• _Task description_:
Each line with the word "Dieses" must appear in the answer, copied from the records.

(Stored data entries)

+---+

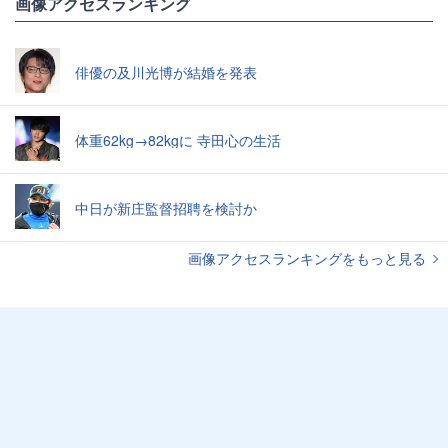
画像アクセスランキング
俳優の及川光博が結婚を発表
体重62kg→82kgに 寺田心の生活
中日が新庄監督招聘を検討か
画像アクセスランキングをもっと見る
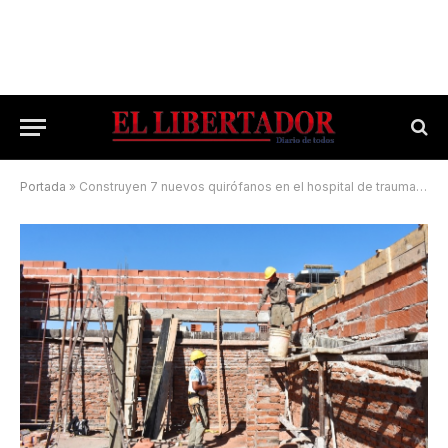
Portada
»
Construyen 7 nuevos quirófanos en el hospital de trauma más grande de la provincia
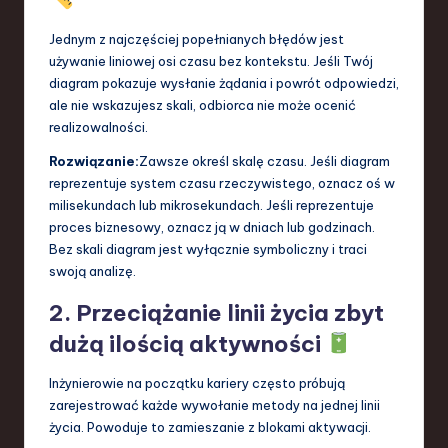
Jednym z najczęściej popełnianych błędów jest
używanie liniowej osi czasu bez kontekstu. Jeśli Twój
diagram pokazuje wysłanie żądania i powrót odpowiedzi,
ale nie wskazujesz skali, odbiorca nie może ocenić
realizowalności.
Rozwiązanie:
Zawsze określ skalę czasu. Jeśli diagram
reprezentuje system czasu rzeczywistego, oznacz oś w
milisekundach lub mikrosekundach. Jeśli reprezentuje
proces biznesowy, oznacz ją w dniach lub godzinach.
Bez skali diagram jest wyłącznie symboliczny i traci
swoją analizę.
2. Przeciążanie linii życia zbyt
dużą ilością aktywności
Inżynierowie na początku kariery często próbują
zarejestrować każde wywołanie metody na jednej linii
życia. Powoduje to zamieszanie z blokami aktywacji.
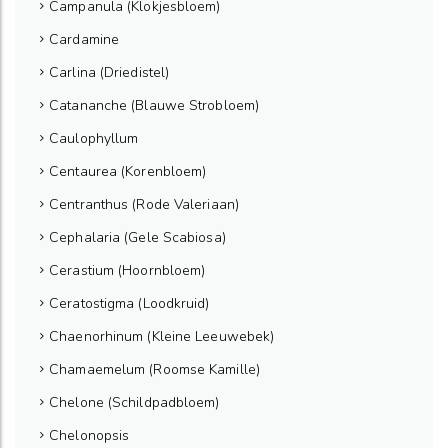
Campanula (Klokjesbloem)
Cardamine
Carlina (Driedistel)
Catananche (Blauwe Strobloem)
Caulophyllum
Centaurea (Korenbloem)
Centranthus (Rode Valeriaan)
Cephalaria (Gele Scabiosa)
Cerastium (Hoornbloem)
Ceratostigma (Loodkruid)
Chaenorhinum (Kleine Leeuwebek)
Chamaemelum (Roomse Kamille)
Chelone (Schildpadbloem)
Chelonopsis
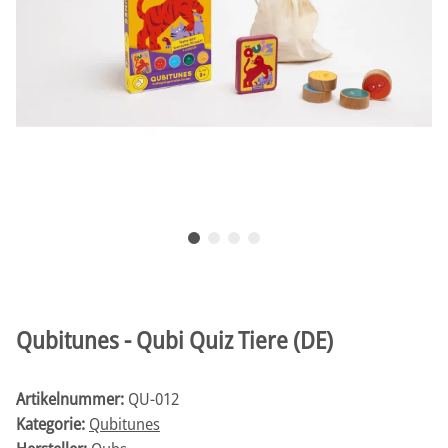
Qubitunes - Qubi Quiz Tiere (DE)
Artikelnummer:
QU-012
Kategorie:
Qubitunes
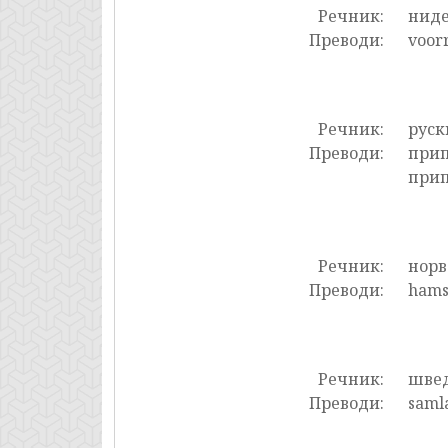
Речник:
нид
Преводи:
voorr
Речник:
руск
Преводи:
прип
прип
Речник:
нор
Преводи:
hamst
Речник:
шве
Преводи:
samla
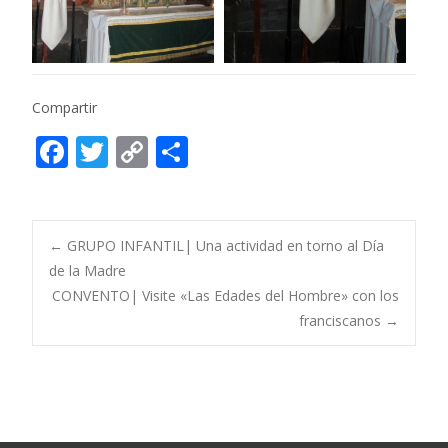
Compartir
F
T
C
C
ac
w
o
o
e
itt
p
m
b
er
y
p
Post
←
GRUPO INFANTIL| Una actividad en torno al Día
o
Li
ar
de la Madre
CONVENTO| Visite «Las Edades del Hombre» con los
o
n
ti
navigation
franciscanos
→
k
k
r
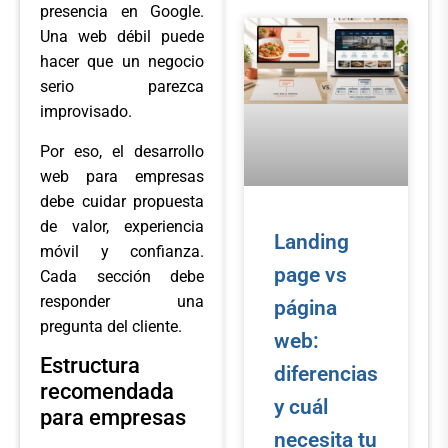
presencia en Google.
Una web débil puede
hacer que un negocio
serio parezca
improvisado.
Por eso, el desarrollo
web para empresas
debe cuidar propuesta
de valor, experiencia
Landing
móvil y confianza.
page vs
Cada sección debe
responder una
página
pregunta del cliente.
web:
Estructura
diferencias
recomendada
y cuál
para empresas
necesita tu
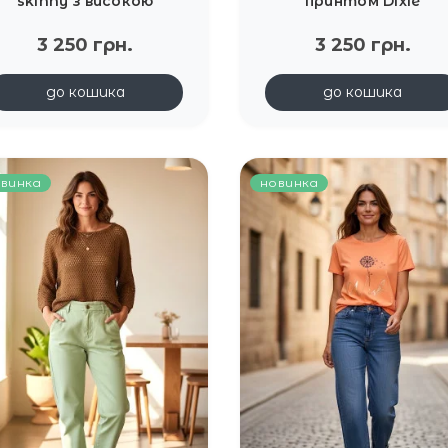
skinny з високою
принтом Dixie
осадкою та ґудзиками
3 250 грн.
Joleen
3 250 грн.
до кошика
до кошика
винка
новинка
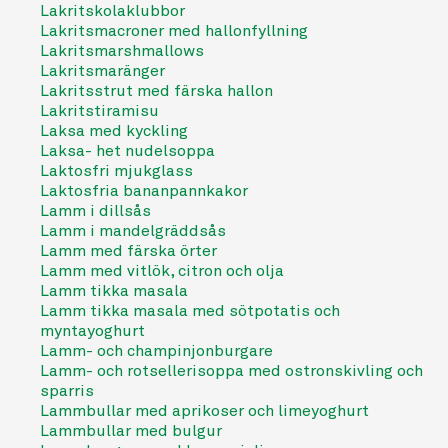
Lakritskolaklubbor
Lakritsmacroner med hallonfyllning
Lakritsmarshmallows
Lakritsmaränger
Lakritsstrut med färska hallon
Lakritstiramisu
Laksa med kyckling
Laksa- het nudelsoppa
Laktosfri mjukglass
Laktosfria bananpannkakor
Lamm i dillsås
Lamm i mandelgräddsås
Lamm med färska örter
Lamm med vitlök, citron och olja
Lamm tikka masala
Lamm tikka masala med sötpotatis och
myntayoghurt
Lamm- och champinjonburgare
Lamm- och rotsellerisoppa med ostronskivling och
sparris
Lammbullar med aprikoser och limeyoghurt
Lammbullar med bulgur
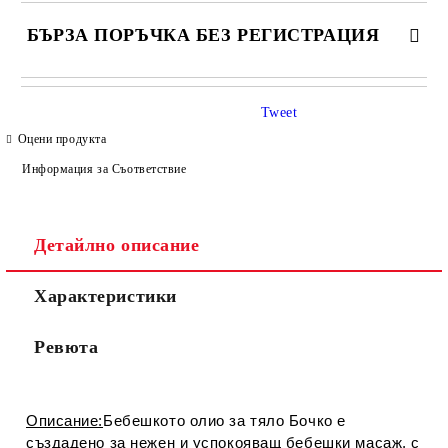
БЪРЗА ПОРЪЧКА БЕЗ РЕГИСТРАЦИЯ
САМО ПОПЪЛНЕТЕ 4 ПОЛЕТА
Tweet
Оцени продукта
Информация за Съответствие
Детайлно описание
Съгласен съм с
Политиката за лични данни
Характеристики
Ние ще се свържем с вас в рамките на работния ден.
Ревюта
Описание:
Бебешкото олио за тяло Бочко е
създадено за нежен и успокояващ бебешки масаж, с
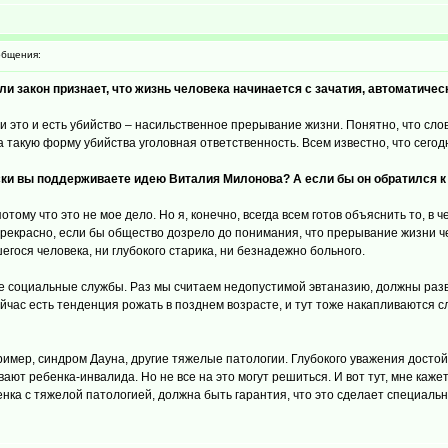
бщения:
и закон признает, что жизнь человека начинается с зачатия, автоматичес
ии это и есть убийство – насильственное прерывание жизни. Понятно, что сло
а такую форму убийства уголовная ответственность. Всем известно, что сегод
ски вы поддерживаете идею Виталия Милонова? А если бы он обратился к 
отому что это не мое дело. Но я, конечно, всегда всем готов объяснить то, в 
екрасно, если бы общество дозрело до понимания, что прерывание жизни чел
егося человека, ни глубокого старика, ни безнадежно больного.
е социальные службы. Раз мы считаем недопустимой эвтаназию, должны разв
ас есть тенденция рожать в позднем возрасте, и тут тоже накапливаются сло
ример, синдром Дауна, другие тяжелые патологии. Глубокого уважения досто
ют ребенка-инвалида. Но не все на это могут решиться. И вот тут, мне каже
енка с тяжелой патологией, должна быть гарантия, что это сделает специаль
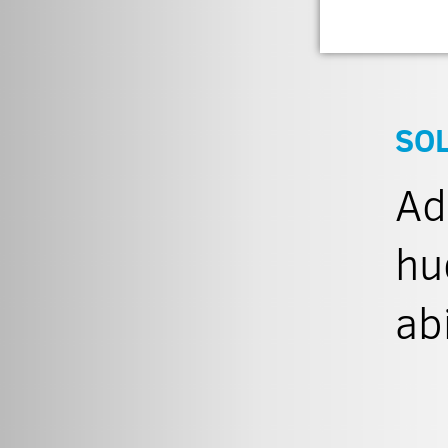
SO
Ad
hu
ab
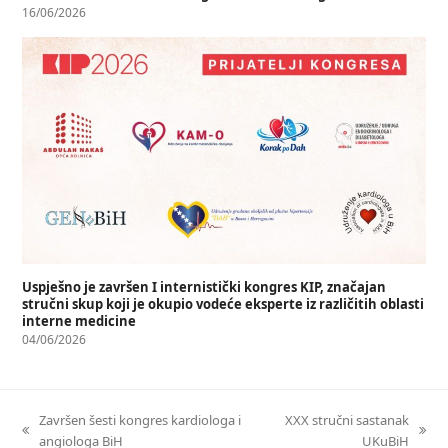
16/06/2026
Uspješno je završen I internistički kongres KIP, značajan
stručni skup koji je okupio vodeće eksperte iz različitih oblasti
interne medicine
04/06/2026
Završen šesti kongres kardiologa i
XXX stručni sastanak
angiologa BiH
UKuBiH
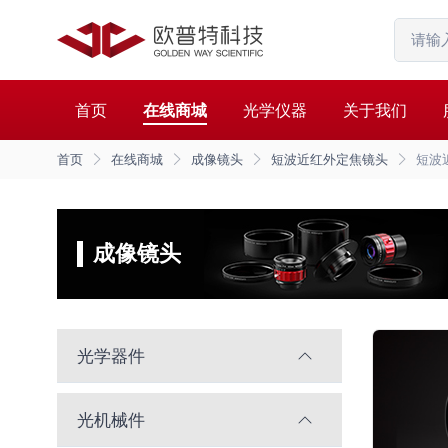
首页
在线商城
光学仪器
关于我们
首页
在线商城
成像镜头
短波近红外定焦镜头
短波
成像镜头
光学器件
光机械件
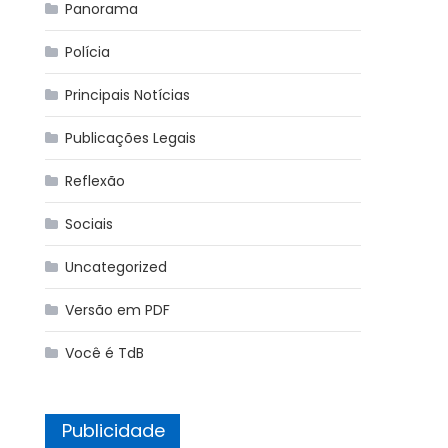
Panorama
Polícia
Principais Notícias
Publicações Legais
Reflexão
Sociais
Uncategorized
Versão em PDF
Você é TdB
Publicidade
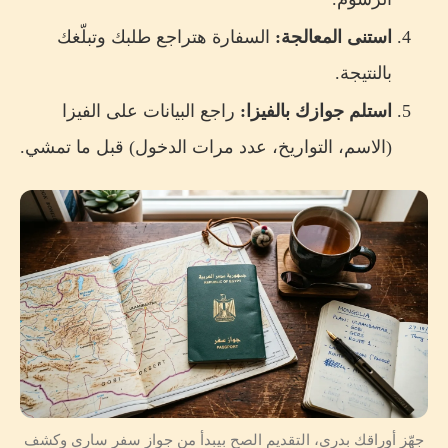
استنى المعالجة:
السفارة هتراجع طلبك وتبلّغك
بالنتيجة.
استلم جوازك بالفيزا:
راجع البيانات على الفيزا
(الاسم، التواريخ، عدد مرات الدخول) قبل ما تمشي.
جهّز أوراقك بدري، التقديم الصح بيبدأ من جواز سفر ساري وكشف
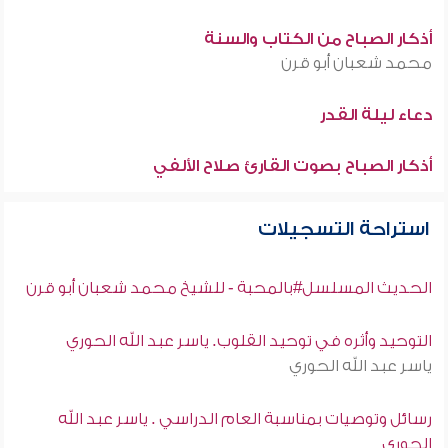
أذكار الصباح من الكتاب والسنة
محمد شعبان أبو قرن
دعاء ليلة القدر
أذكار الصباح بصوت القارئ صلاح الألفي
استراحة التسجيلات
الحديث المسلسل#بالمحبة - للشيخ محمد شعبان أبو قرن
التوحيد وأثره في توحيد القلوب. ياسر عبد الله الحوري
ياسر عبد الله الحوري
رسائل وتوصيات بمناسبة العام الدراسي . ياسر عبد الله
الحوري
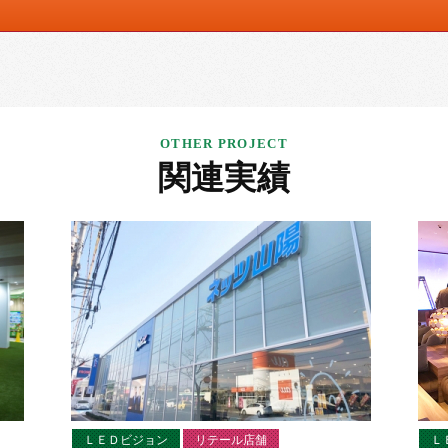
関連実績
ＬＥＤビジョン
リテール店舗
Ｌ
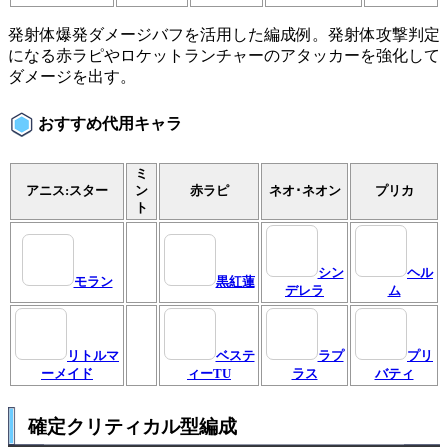
発射体爆発ダメージバフを活用した編成例。発射体攻撃判定
になる赤ラピやロケットランチャーのアタッカーを強化して
ダメージを出す。
おすすめ代用キャラ
ミ
アニス:スター
ン
赤ラピ
ネオ･ネオン
プリカ
ト
シン
ヘル
モラン
黒紅蓮
デレラ
ム
リトルマ
ベステ
ラプ
プリ
ーメイド
ィーTU
ラス
バティ
確定クリティカル型編成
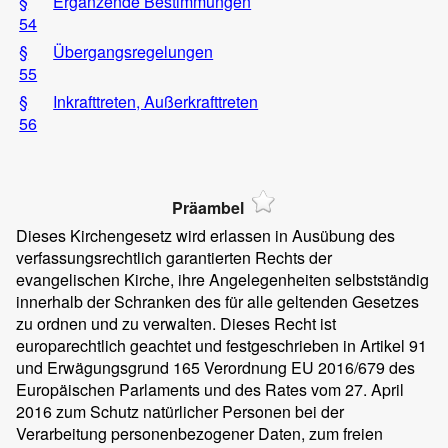
§
Ergänzende Bestimmungen
54
§
Übergangsregelungen
55
§
Inkrafttreten, Außerkrafttreten
56
Präambel
Dieses Kirchengesetz wird erlassen in Ausübung des
verfassungsrechtlich garantierten Rechts der
evangelischen Kirche, ihre Angelegenheiten selbstständig
innerhalb der Schranken des für alle geltenden Gesetzes
zu ordnen und zu verwalten. Dieses Recht ist
europarechtlich geachtet und festgeschrieben in Artikel 91
und Erwägungsgrund 165 Verordnung EU 2016/679 des
Europäischen Parlaments und des Rates vom 27. April
2016 zum Schutz natürlicher Personen bei der
Verarbeitung personenbezogener Daten, zum freien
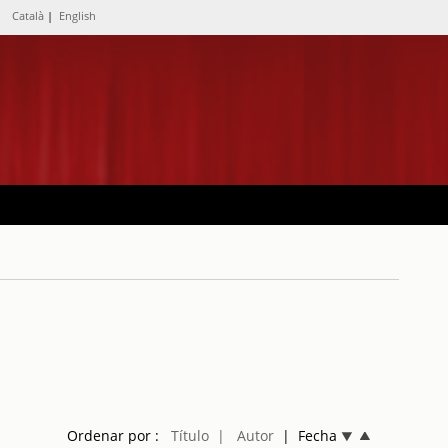
Català
|
English
Ordenar por :
Título
| Autor
| Fecha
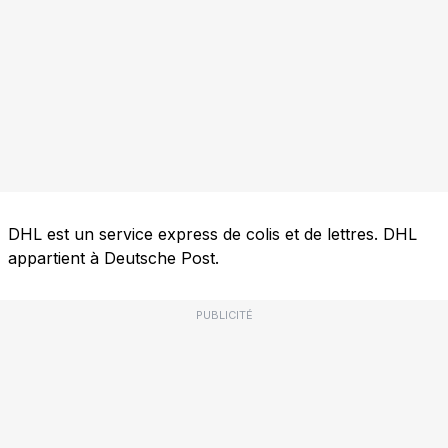
DHL est un service express de colis et de lettres. DHL
appartient à Deutsche Post.
PUBLICITÉ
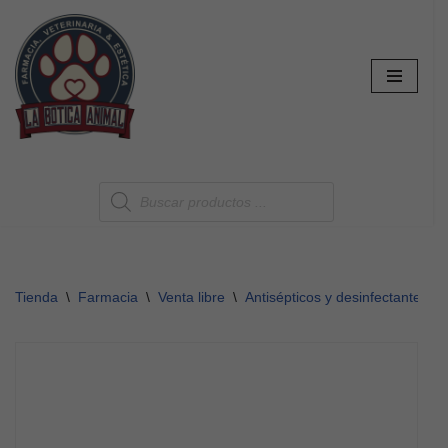
Saltar
al
contenido
Tienda
\
Farmacia
\
Venta libre
\
Antisépticos y desinfectantes
\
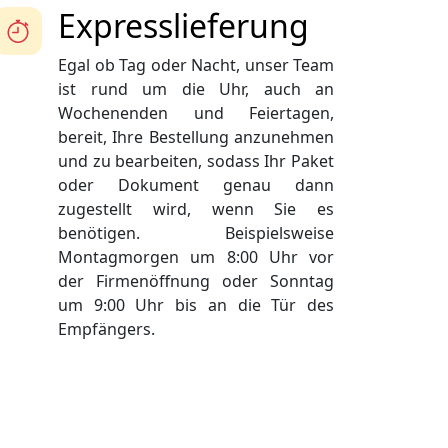
Expresslieferung
Egal ob Tag oder Nacht, unser Team
ist rund um die Uhr, auch an
Wochenenden und Feiertagen,
bereit, Ihre Bestellung anzunehmen
und zu bearbeiten, sodass Ihr Paket
oder Dokument genau dann
zugestellt wird, wenn Sie es
benötigen. Beispielsweise
Montagmorgen um 8:00 Uhr vor
der Firmenöffnung oder Sonntag
um 9:00 Uhr bis an die Tür des
Empfängers.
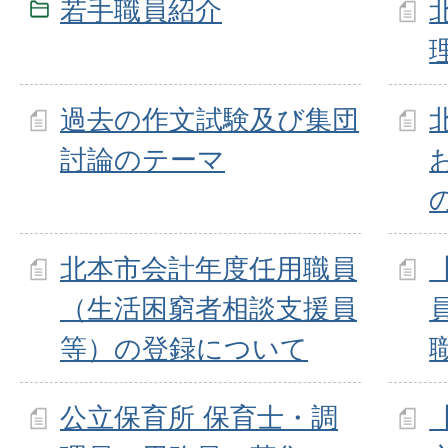
若手職員紹介
過去の作文試験及び集団
討論のテーマ
北本市会計年度任用職員
（生活困窮者相談支援員
等）の登録について
公立保育所 保育士・調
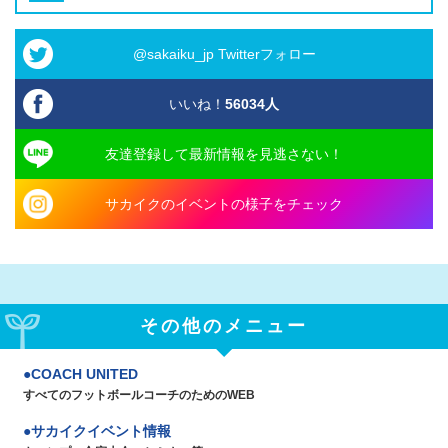
@sakaiku_jp Twitterフォロー
いいね！
56034
人
友達登録して最新情報を見逃さない！
サカイクのイベントの様子をチェック
その他のメニュー
COACH UNITED
すべてのフットボールコーチのためのWEB
サカイクイベント情報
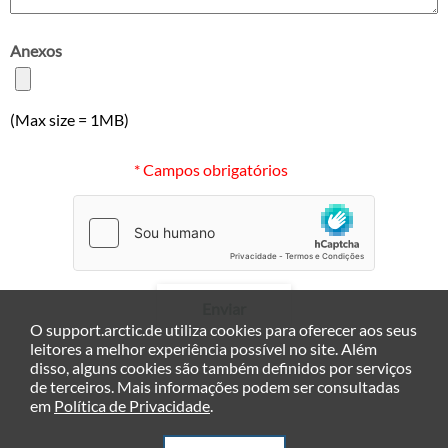
Anexos
(Max size = 1MB)
* Campos obrigatórios
Enviar
O support.arctic.de utiliza cookies para oferecer aos seus
leitores a melhor experiência possível no site. Além
disso, alguns cookies são também definidos por serviços
de terceiros. Mais informações podem ser consultadas
em
Política de Privacidade
.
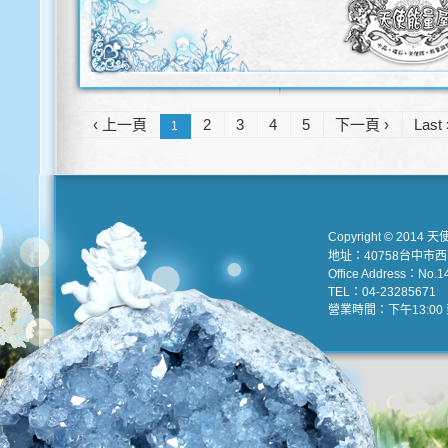
‹ 上一頁
2
3
4
5
下一頁 ›
Last 
1
Copyright © 2014 天
地址：40758台中市
Office Address：No.147
TEL：04-23285671 e
營業時間：下午13:00 到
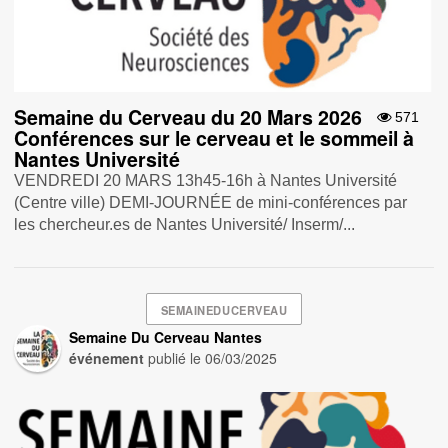
Semaine du Cerveau du 20 Mars 2026
571
Conférences sur le cerveau et le sommeil à
Nantes Université
VENDREDI 20 MARS 13h45-16h à Nantes Université
(Centre ville) DEMI-JOURNÉE de mini-conférences par
les chercheur.es de Nantes Université/ Inserm/...
SEMAINEDUCERVEAU
Semaine Du Cerveau Nantes
événement
publié le
06/03/2025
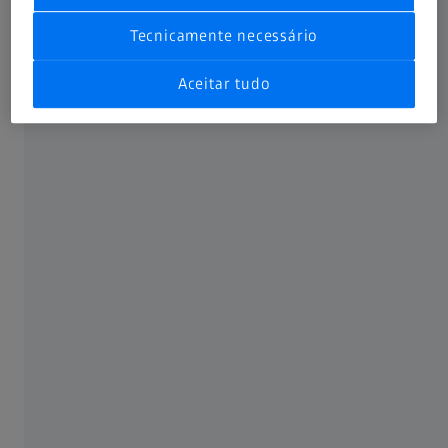
enevoamento do cristalino.
Tecnicamente necessário
Aceitar tudo
Alguns fatores de risco que podem
influenciar o desenvolvimento da doença
Radiação ultravioleta proveniente da luz solar e de
outras fontes
Hipertensão (pressão arterial elevada)
Obesidade (peso excessivo)
Fumar
Medicamentos com estatina utilizados para reduzir
o colesterol
Lesão ou inflamação ocular anterior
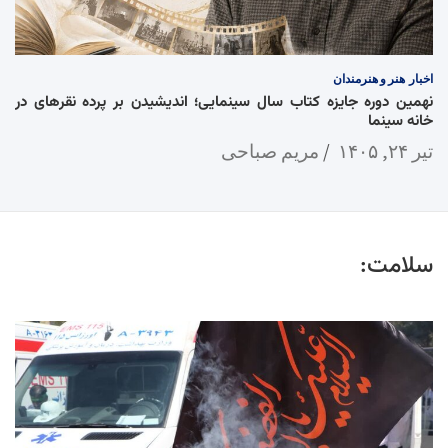
اخبار
هنر و هنرمندان
نهمین دوره جایزه کتاب سال سینمایی؛ اندیشیدن بر پرده نقرهای در
خانه سینما
تیر ۲۴, ۱۴۰۵
مریم صباحی
سلامت:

+---+

• _Problem solution_:
Dieses Kirchengesetz wird erlassen in Ausübung des
zu ordnen und zu verwalten. Dieses Recht ist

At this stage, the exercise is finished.